I expect a little more "Joe Arpaio-like" back-bone from our Sheriff.


Gregory

I don't have the link handy but I recall reading a CA state law on CCW permits and they are not valid if under indictment for a felony. Or something like that.

This isn't a wobbler, it isn't a dump on Meckler event or a backbone issue for Royal. It's just the way it is.

Gregory

"George, would it be a CCW infraction in NYC if, upon check-in, an empty gun in a lock box is immediately put in the safe deposit box in the hotel room and is not removed until it is placed in your suitcase upon departure?"
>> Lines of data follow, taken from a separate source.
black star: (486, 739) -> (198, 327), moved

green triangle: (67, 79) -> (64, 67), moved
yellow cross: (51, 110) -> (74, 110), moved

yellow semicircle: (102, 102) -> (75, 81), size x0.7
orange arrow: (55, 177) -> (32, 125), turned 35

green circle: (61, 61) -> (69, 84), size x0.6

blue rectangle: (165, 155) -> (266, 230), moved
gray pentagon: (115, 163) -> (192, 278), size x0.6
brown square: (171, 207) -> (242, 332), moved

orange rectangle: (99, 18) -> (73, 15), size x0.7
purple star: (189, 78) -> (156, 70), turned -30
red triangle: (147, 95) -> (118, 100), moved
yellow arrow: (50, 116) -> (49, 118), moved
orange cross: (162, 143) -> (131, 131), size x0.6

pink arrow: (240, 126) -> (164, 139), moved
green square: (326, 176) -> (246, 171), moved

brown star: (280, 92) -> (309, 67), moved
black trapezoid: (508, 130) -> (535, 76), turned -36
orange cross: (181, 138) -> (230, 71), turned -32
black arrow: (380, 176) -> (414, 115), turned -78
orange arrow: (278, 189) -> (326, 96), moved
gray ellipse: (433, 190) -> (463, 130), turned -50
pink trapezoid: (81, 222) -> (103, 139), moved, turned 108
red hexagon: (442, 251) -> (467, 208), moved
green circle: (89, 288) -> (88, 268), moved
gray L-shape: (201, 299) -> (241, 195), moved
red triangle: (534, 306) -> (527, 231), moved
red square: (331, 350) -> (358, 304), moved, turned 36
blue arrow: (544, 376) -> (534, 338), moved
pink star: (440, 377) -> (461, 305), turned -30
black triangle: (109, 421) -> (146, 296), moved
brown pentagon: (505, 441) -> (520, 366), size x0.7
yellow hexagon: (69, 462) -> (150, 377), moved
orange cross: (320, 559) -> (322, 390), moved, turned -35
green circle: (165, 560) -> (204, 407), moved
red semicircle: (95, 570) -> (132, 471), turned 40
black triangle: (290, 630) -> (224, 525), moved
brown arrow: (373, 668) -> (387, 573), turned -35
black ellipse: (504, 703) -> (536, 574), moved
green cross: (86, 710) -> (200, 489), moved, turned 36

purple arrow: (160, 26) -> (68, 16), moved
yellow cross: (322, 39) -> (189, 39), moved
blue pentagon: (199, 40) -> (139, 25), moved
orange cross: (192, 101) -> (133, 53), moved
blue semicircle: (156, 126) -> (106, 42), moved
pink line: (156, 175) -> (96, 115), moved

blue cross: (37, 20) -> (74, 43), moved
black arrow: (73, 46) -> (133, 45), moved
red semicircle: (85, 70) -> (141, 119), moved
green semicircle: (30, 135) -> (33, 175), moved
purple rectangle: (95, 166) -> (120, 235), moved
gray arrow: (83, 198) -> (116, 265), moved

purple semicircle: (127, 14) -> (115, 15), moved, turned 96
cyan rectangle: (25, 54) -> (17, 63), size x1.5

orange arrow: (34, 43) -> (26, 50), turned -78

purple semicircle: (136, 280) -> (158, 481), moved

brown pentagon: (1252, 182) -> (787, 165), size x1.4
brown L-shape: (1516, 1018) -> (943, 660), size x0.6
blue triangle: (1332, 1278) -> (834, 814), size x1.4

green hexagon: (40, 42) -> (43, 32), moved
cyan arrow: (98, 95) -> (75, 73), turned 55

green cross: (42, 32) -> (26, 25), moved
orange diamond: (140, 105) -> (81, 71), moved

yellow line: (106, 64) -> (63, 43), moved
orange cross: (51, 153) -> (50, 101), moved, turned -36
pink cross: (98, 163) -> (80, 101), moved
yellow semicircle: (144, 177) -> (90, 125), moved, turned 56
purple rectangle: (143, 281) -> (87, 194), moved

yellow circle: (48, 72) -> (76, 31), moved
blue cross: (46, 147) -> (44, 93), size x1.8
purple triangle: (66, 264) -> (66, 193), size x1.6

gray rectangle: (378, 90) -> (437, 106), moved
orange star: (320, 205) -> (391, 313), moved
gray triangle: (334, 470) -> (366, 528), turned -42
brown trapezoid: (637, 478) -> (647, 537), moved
This whole NYC thing has nothing to do with the California CCW, it's entirely an issue of 1) possession of a firearm in NYC and 2)superceding Federal law on interstate movements with a firearm.

"And would a trip involving three other airport stops after NYC have any bearing on the rules?"

That is the essence of 2), and the reason Meckler's lawyer'd up statement claims his NYC stop was a "temporary transit".

Todd Juvinall

If that is the law in California then Royal is simply doing the legal thing. It still is a guilty before innocent though.

John Galt

My reading of the Calif Dept of Justice CCW application and rules is that an applicantcan be denied if if under indictment for a felony (or certain misdemeanors). In my reading, such a situation does not automatically require the withdrawal of a CCW permit already issued. But perhaps I'm wrong.

John Galt

Gregory,

Your are correct. This has nothing to do with CCW laws as Mark Meckler was not carrying a concealed weapon at the time. (And there's no evidence that he every carried a concealed weapon in public while in NY City.)

The issue is the over-reaching and unconstitutional NY City law that prohibits possession of any firearm within city limits without a citypermit (one that is difficult to obtain...especially if the applicant is not a resident.)

NY City believes there law trumps NY State law, Federal laws (FOPA, etc.), and the US Constitution.